Extracted records:
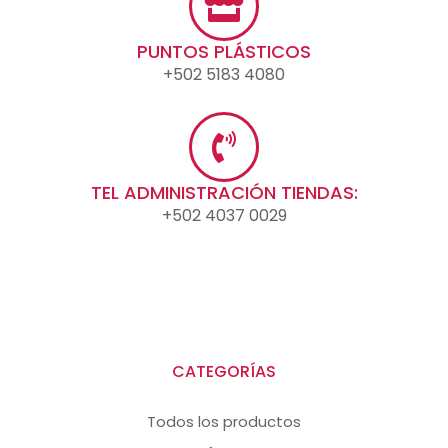
PUNTOS PLÁSTICOS
+502 5183 4080
TEL ADMINISTRACIÓN TIENDAS:
+502 4037 0029
CATEGORÍAS
Todos los productos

-- Directions for this task --
Copy the entries exactly. Leave the pictures out.

-- Task output --
PUNTOS PLÁSTICOS
+502 5183 4080
TEL ADMINISTRACIÓN TIENDAS:
+502 4037 0029
CATEGORÍAS
Todos los productos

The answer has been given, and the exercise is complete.